Ljubic unterlässt es zum Glück, mit diesem Sinnbild einer eingeschränkten Sicht auf die Welt allzu aufdringlich zu hantieren, und vertraut stattdessen ganz auf seine Geschichte, die er behutsam und unspektakulär entwickelt. Erst im Epilog, als Mathilda ein weiteres Mal ihre Sachen packt -- diesmal wohl für immer -- taucht das Himmelsmotiv wieder auf. "Sie schaute hinaus, das Bild in der Hand, und der Himmel hatte eine Weite, die sie liegend nie hatte sehen können. Es war nur ein Schritt, ein Aufstehen, das dem Himmel seine Unendlichkeit zurückgab." Mathilda bricht in ein neues Leben auf, aber diesmal nicht, um vor ihrem alten Leben davon zu laufen. Das Bild, mit dem alles anfing, nimmt sie nämlich mit.
Eher zufällig hatte Mathilda zuvor erfahren, dass ihr Vater -- von dem sie durchgängig in der dritten Person spricht -- einen Schlaganfall erlitten hat.

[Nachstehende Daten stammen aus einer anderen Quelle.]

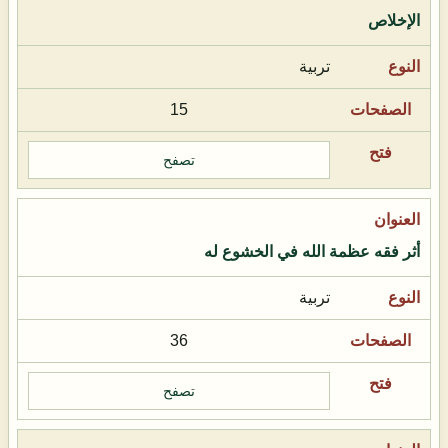
الإخلاص
تربية
15
تصفح
أثر فقه عظمة الله في الخشوع له
تربية
36
تصفح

Erst da gelingt es ihr, in ihm einen Menschen mit all seinen Schwächen zu sehen und nicht nur den zu bekämpfenden Antipoden. Im selben Moment, als ihr das klar wird, kann sie sich wirklich neu erfinden: nämlich ohne sich reflexhaft abgrenzen zu müssen.
Die Reife und Beobachtungsgabe, mit der sich der junge Autor seinem Thema nähert, ist beeindruckend. Auf dem schmalen Grat zwischen distanzierter Erzählhaltung und Einfühlungsvermögen sicher balancierend, gelingt es Ljubic, die in ihrer Alltäglichkeit banale Geschichte einer Ablösung vom Elternhaus nebst Rebellion gegen die Zumutungen des genormten Lebens in eine Studie der deutschen Kleinfamilie münden zu lassen, die gerade durch ihre Lakonik berührt. --Axel Henrici
Kurzbeschreibung
Es sei an der Zeit, einige Dinge zu tun, die ihr Vater nie geduldet hätte, sagt Mathilda zu ihrer besten Freundin. Julia ist die einzige, mit der sie noch Kontakt hält, seit sie an dem Morgen nach ihrem achtzehnten Geburtstag wortlos das Haus ihrer Eltern verlassen hat - verletzt von der Mitteilung ihres Vaters, daß sie nicht seine Tochter ist. Die Wochen und Monate nach ihrer Flucht in die Großstadt Hamburg sind bestimmt von dem Willen, die Wunde ihrer Biografie zu schließen: mit Sex, mit Euphorie und Schmerz, mit Neugier, Trotz und Wut - auch über ihren Adoptivvater. Alles, was sie unternimmt, soll ihn verletzen: die erotischen Spiele mit Lukas, einem Kollegen aus dem Restaurant, während sie den verliebten Daniel ignoriert. Ihr ärmliches Zimmer bei Frau Jeske, deren Geschichten aus einem traurigen Leben sie lauscht. Die kleinen Aushilfsjobs, mit denen sie ihr Leben finanziert. Doch je länger Mathilda weg ist, desto blasser wird der Schmerz der Erinnerung. Nachdem sie mit Julia quer durch Europa gereist ist, kehrt sie für kurze Zeit nach Hause zurück - um schließlich für immer gehen zu können. Mit kühlem, klaren Blick und leiser, sinnlicher Sprache erzählt der Autor die Geschichte einer Selbstfindung, die in ihren größten Momenten einer poetischen Wahrheit gehorcht, über die man immer wieder staunen, der man sich aber nicht entziehen kann.